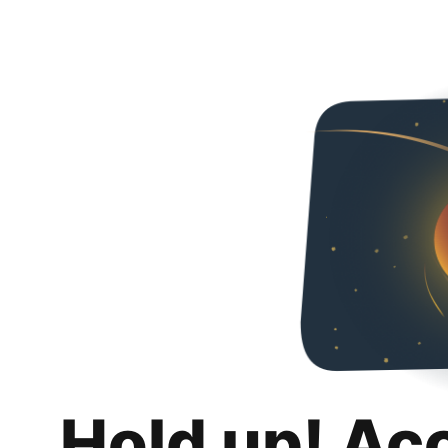
Hold up! Ac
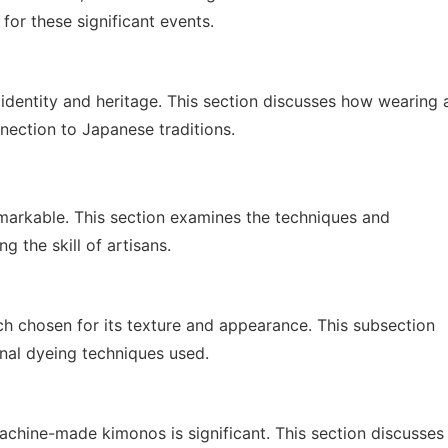
 for these significant events.
identity and heritage. This section discusses how wearing 
ection to Japanese traditions.
remarkable. This section examines the techniques and
g the skill of artisans.
h chosen for its texture and appearance. This subsection
onal dyeing techniques used.
chine-made kimonos is significant. This section discusses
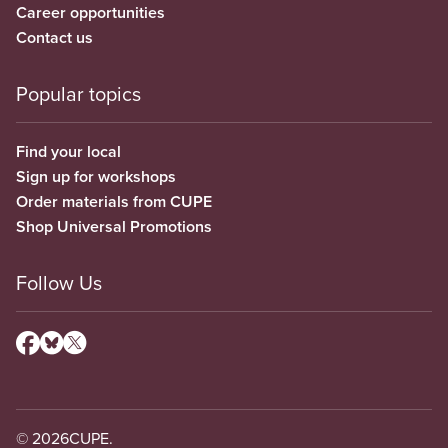
Career opportunities
Contact us
Popular topics
Find your local
Sign up for workshops
Order materials from CUPE
Shop Universal Promotions
Follow Us
© 2026
CUPE.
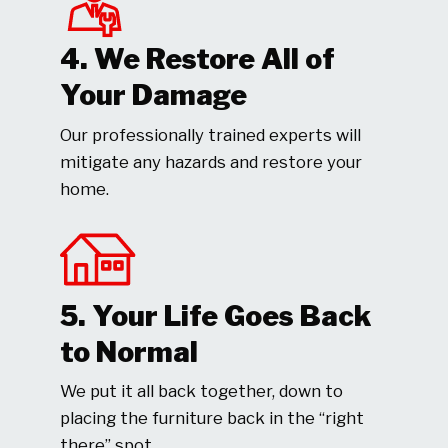
4. We Restore All of
Your Damage
Our professionally trained experts will
mitigate any hazards and restore your
home.
5. Your Life Goes Back
to Normal
We put it all back together, down to
placing the furniture back in the “right
there” spot.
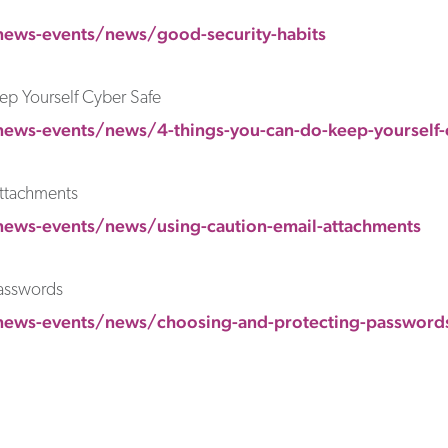
news-events/news/good-security-habits
ep Yourself Cyber Safe
ews-events/news/4-things-you-can-do-keep-yourself-
Attachments
news-events/news/using-caution-email-attachments
asswords
news-events/news/choosing-and-protecting-password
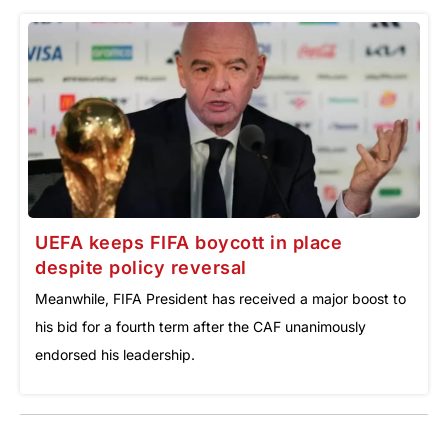
UEFA keeps FIFA boycott in place
despite policy reversal
Meanwhile, FIFA President has received a major boost to
his bid for a fourth term after the CAF unanimously
endorsed his leadership.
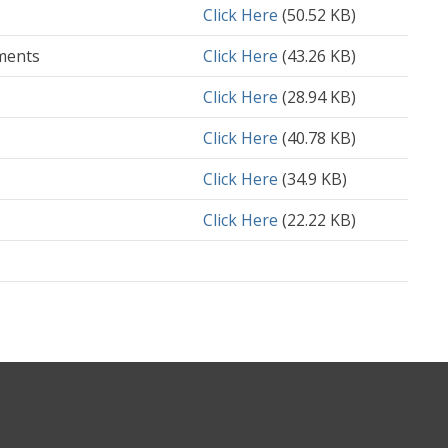
Document
Click Here
(50.52 KB)
ments
Document
Click Here
(43.26 KB)
Document
Click Here
(28.94 KB)
Document
Click Here
(40.78 KB)
Document
Click Here
(34.9 KB)
Document
Click Here
(22.22 KB)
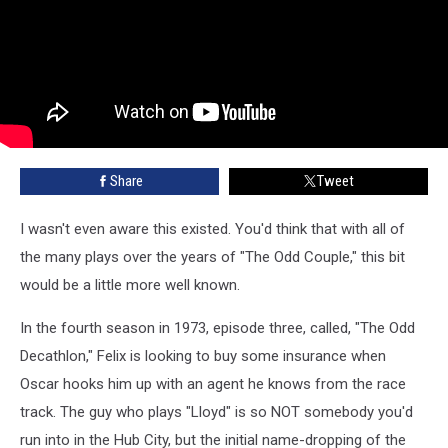
Share
Tweet
I wasn't even aware this existed. You'd think that with all of
the many plays over the years of "The Odd Couple," this bit
would be a little more well known.
In the fourth season in 1973, episode three, called, "The Odd
Decathlon," Felix is looking to buy some insurance when
Oscar hooks him up with an agent he knows from the race
track. The guy who plays "Lloyd" is so NOT somebody you'd
run into in the Hub City, but the initial name-dropping of the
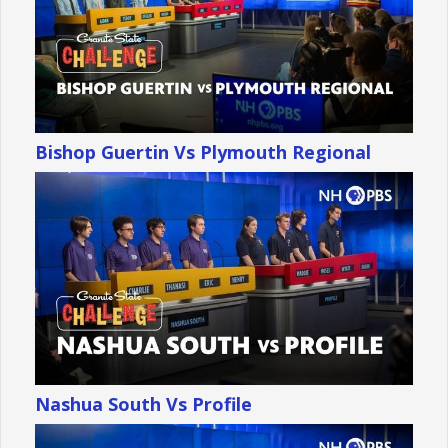
Bishop Guertin Vs Plymouth Regional
Nashua South Vs Profile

------------------------------------

= PROBLEM TO SOLVE =
Write down all the entries exactly, but not the pictures they hold.

= SOLUTION BELOW =
Hold up! Ac
 for these significant events.
identity and heritage. This section discusses how wearing 
ection to Japanese traditions.
remarkable. This section examines the techniques and
g the skill of artisans.
h chosen for its texture and appearance. This subsection
onal dyeing techniques used.
chine-made kimonos is significant. This section discusses
Career opportunities
Contact us
Popular topics
Find your local
Sign up for workshops
Order materials from CUPE
Shop Universal Promotions
Follow Us
© 2026
CUPE.
4. We Restore All of
Your Damage
Our professionally trained experts will
mitigate any hazards and restore your
home.
5. Your Life Goes Back
to Normal
We put it all back together, down to
placing the furniture back in the “right
there” spot.
news-events/news/good-security-habits
ep Yourself Cyber Safe
ews-events/news/4-things-you-can-do-keep-yourself-
Attachments
news-events/news/using-caution-email-attachments
asswords
news-events/news/choosing-and-protecting-password
UEFA keeps FIFA boycott in place
despite policy reversal
Meanwhile, FIFA President has received a major boost to
his bid for a fourth term after the CAF unanimously
endorsed his leadership.
Document
Click Here
(50.52 KB)
ments
Document
Click Here
(43.26 KB)
Document
Click Here
(28.94 KB)
Document
Click Here
(40.78 KB)
Document
Click Here
(34.9 KB)
Document
Click Here
(22.22 KB)
Share
Tweet
I wasn't even aware this existed. You'd think that with all of
the many plays over the years of "The Odd Couple," this bit
would be a little more well known.
In the fourth season in 1973, episode three, called, "The Odd
Decathlon," Felix is looking to buy some insurance when
Oscar hooks him up with an agent he knows from the race
track. The guy who plays "Lloyd" is so NOT somebody you'd
run into in the Hub City, but the initial name-dropping of the
Bishop Guertin Vs Plymouth Regional
Nashua South Vs Profile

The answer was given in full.